Is It a Redesign Or a New Beer? Fat Tire Asks ‘Why Not Both?’
by Bill McCool on 01/18/2023 | 2 Minute Read
Beer has seen better times, but drinkers are consumed with hard seltzers and RTD cocktails. What’s more, big beer is losing market share as spirits continue to dominate. And let’s not even get started on low and no-alcohol offerings amid peak Dry January narratives.
Colorado craft brewer New Belgium already has a winner in Voodoo IPA, but their once stately flagship beer Fat Tire Ale has fallen out of favor. According to Good Beer Hunting, the Colorado brewer has seen a national 52% decrease in chain retail, and when shit starts going south, it’s generally time to retool.
Though the beer went under a refresh in 2019, the brewery enlisted Austin-based studio LAND to help redesign Fat Tire Ale. But what’s notable about this particular makeover is that it’s for an entirely new beer or, if we’re being generous, a tweaked recipe that’s lighter, crisper, and clocking in at a lower ABV of 5%.
Gone is the split red and blue can with a centralized button featuring their core asset and trademark bicycle. Now, it's a white can and bottle starring an arched logo that looks like a girl scout badge for building a DIY fixed-gear bike. A chonky wordmark ushers in the new, er, redesigned beer with a hippied-out bicycle in front of a mountain peak and a red sunset.
While one might assume this is to celebrate their Colorado roots, it’s part of a larger plan from the brewery. The redesign was also spurred by trying to get the attention of a new generation of craft beer drinkers, particularly those alarmed about the climate crisis. Back in 2021, the brewery released the climate change-inspired beer Torched Earth, a what-if beer of the future brewed with millet and dandelions that taste a lot like the fire and brimstone humans will get if we do nothing about a warming planet. Now, critical can real estate is devoted to callouts like “alternatively powered” and “low impact.” On the cases, they mention that the brewery is carbon neutral (and was one of the first breweries in the US to distribute a carbon neutral beer).

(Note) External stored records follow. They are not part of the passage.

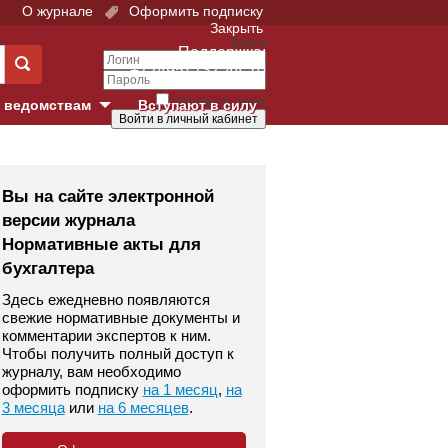
О журнале
Оформить подписку
Закрыть
Войти
Поддержка:
+7 (495) 737-44-10
Запомнить меня
 ведомствам
Вступают в силу
Забыли свой пароль?
е суды
Войти
Регистрация
Вы на сайте электронной
версии журнала
Суд
Нормативные акты для
бухгалтера
екция в г. Москве
Здесь ежедневно появляются
онный Суд
свежие нормативные документы и
комментарии экспертов к ним.
Чтобы получить полный доступ к
журналу, вам необходимо
оформить подписку
на 1 месяц
,
на
3 месяца
или
на 6 месяцев
.
 фонд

Also, I like it! But I’m not sure it’s fair to call this a proper “redesign,” as it’s a new beer taking on the name of a flagship offering from a flailing but beloved Colorado brewery. I don't even know if there's a similar case study from the beer world, but what do I know? Instead of an amber ale, it looks like you’re now getting a lighter pale wheat.
So, is it a new beer? A redesign? For now, we’ll chalk it up to a new era for a 32-year-old brewery trying to get its groove back.
Images courtesy of New Belgium Brewing.